1. The Candidate is Late
This isn’t the ultimate decision factor in considering a candidate, but this is your first impression of the person. Yes, there can be traffic or car troubles or they can be lost…these things happen, but the candidate should plan far ahead enough to arrive 10 minutes early to the interview. They should also be respectful of your time. If they do not call the office to inform you of their tardiness, that is a BIGGER red flag. Remember, you’re looking for someone to join your team who is reliable. You also want someone who is respectful of your customers’ time when it comes to meetings or demonstrations.
2. They Didn’t Do Any Research on Your Company
The biggest question, and usually the first question, a hiring manager will ask a candidate is “what do you know about our company?” You will know very quickly if the candidate took the time to thoroughly read through your website, utilize any blogs, research some of the people who work there on LinkedIn, or simply look up your company on the Internet for the latest news. Look for concrete answers and maybe an example of a company you do business with. Broad answers probably mean the candidate has no idea what you do. Of course they won’t know everything about your company, that’s why they are to interview and learn more. However, if they can’t show you that they didn’t any research, it may be an indicator that they are not serious about the opportunity.
Any good hiring manager will do try their best to explain their understanding of the company and who they are looking for in a candidate. When the hiring manager opens the floor up for questions, the worst response a candidate can give is, “I do not have any questions, you pretty much covered it all.” Just as a hiring manager will ask questions to learn more about a person, the candidate should also have questions to help determine if the company and job is fit for them. Look for candidates who ask informative questions. “What is the day-to-day like? What is the culture like? Who is your #1 sales rep? What are they doing every day to be #1? What got you to accept the offer at this company? Is there potential for growth within your company?”
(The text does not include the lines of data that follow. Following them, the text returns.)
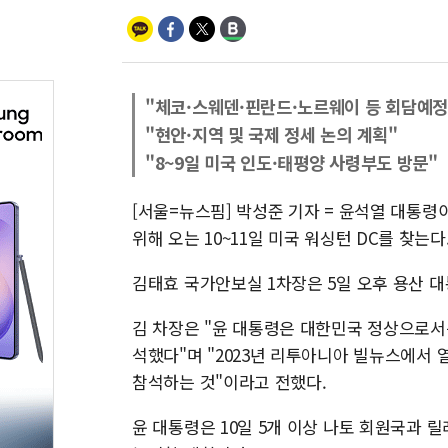
"체코·스웨덴·핀란드·노르웨이 등 회담예정
"현안·지역 및 국제 정세 논의 계획"
"8~9일 미국 인도·태평양 사령부도 방문"
[서울=뉴스핌] 박성준 기자 = 윤석열 대통령이
위해 오는 10~11일 미국 워싱턴 DC를 찾는
김태효 국가안보실 1차장은 5일 오후 용산 
김 차장은 "윤 대통령은 대한민국 정상으로서
석했다"며 "2023년 리투아니아 빌뉴스에서
참석하는 것"이라고 전했다.
윤 대통령은 10일 5개 이상 나토 회원국과 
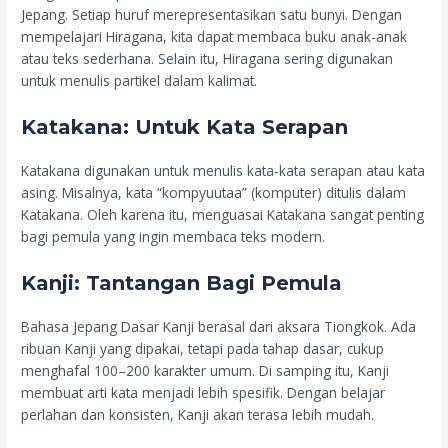
Jepang. Setiap huruf merepresentasikan satu bunyi. Dengan
mempelajari Hiragana, kita dapat membaca buku anak-anak
atau teks sederhana. Selain itu, Hiragana sering digunakan
untuk menulis partikel dalam kalimat.
Katakana: Untuk Kata Serapan
Katakana digunakan untuk menulis kata-kata serapan atau kata
asing. Misalnya, kata “kompyuutaa” (komputer) ditulis dalam
Katakana. Oleh karena itu, menguasai Katakana sangat penting
bagi pemula yang ingin membaca teks modern.
Kanji: Tantangan Bagi Pemula
Bahasa Jepang Dasar Kanji berasal dari aksara Tiongkok. Ada
ribuan Kanji yang dipakai, tetapi pada tahap dasar, cukup
menghafal 100–200 karakter umum. Di samping itu, Kanji
membuat arti kata menjadi lebih spesifik. Dengan belajar
perlahan dan konsisten, Kanji akan terasa lebih mudah.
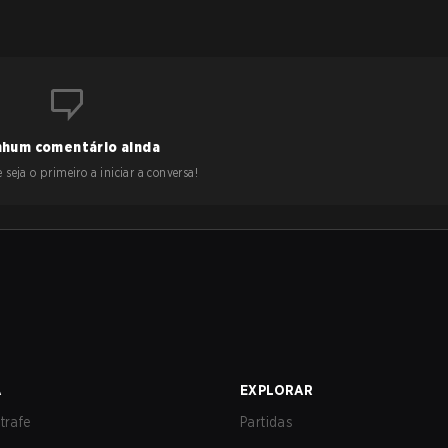
hum comentário ainda
 seja o primeiro a iniciar a conversa!
A
EXPLORAR
trafe
Partidas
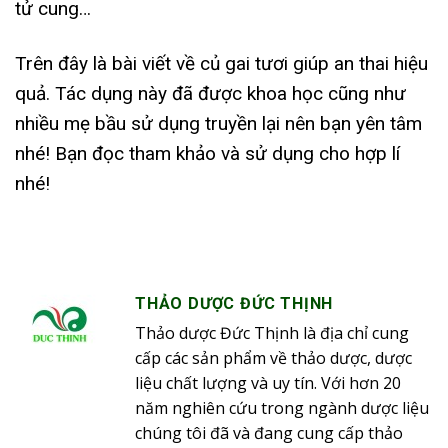
tử cung…
Trên đây là bài viết về củ gai tươi giúp an thai hiệu
quả. Tác dụng này đã được khoa học cũng như
nhiều mẹ bầu sử dụng truyền lại nên bạn yên tâm
nhé! Bạn đọc tham khảo và sử dụng cho hợp lí
nhé!
THẢO DƯỢC ĐỨC THỊNH
Thảo dược Đức Thịnh là địa chỉ cung
cấp các sản phẩm về thảo dược, dược
liệu chất lượng và uy tín. Với hơn 20
năm nghiên cứu trong ngành dược liệu
chúng tôi đã và đang cung cấp thảo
4. Presentation and Speaking Skills
Maybe the first step in your hiring process is a phone call. This is especially important if you are filling an inside sales role, where you need a strong and polished communicator who can present over the phone. A candidate does well during this first step and now you invite them in. Candidates should always be in professional business attire and clean cut. First impressions are everything. Are they making eye contact? Firm handshake? Are they slouching in their chair? Are they swaying back and forth? Are they clicking their pen? Are they stumbling over their words? Nerves are typical in interviews but you want to see their confidence shine through. Salespeople are customer-focused. You want someone who can speak with and meet with customers in a professional manner.
Many companies like to have candidates meet different members of their team. After all, you want to make sure this candidate is a good cultural fit. Some face-to-face interviews can be up to 3 hours long. Candidates can be asked the same questions over-and-over again. 3 hours is a long time to be sitting in one room, so be aware of their energy level. Candidates should be able to maintain the same high energy throughout the entire interview. Ask the first person who interviews the candidate what they thought then ask the last. Both should give the thumbs up.
6. They Can’t Provide Real Examples or Numbers
Sales is a numbers and activity driven career, and sales professionals should know their numbers. It’s one thing to say “I had great success as a Business Development Rep, Inside Sales Representative, or an Account Executive” but, where’s the proof? Any salesperson should have some sort of a proven track record of success. Make sure they can give examples of quota, revenue generated, number of dials a day, number of accounts brought on/managed, etc. Also look for any discrepancies in their story. If they can’t back up their story or seem to be lying this should be a red flag.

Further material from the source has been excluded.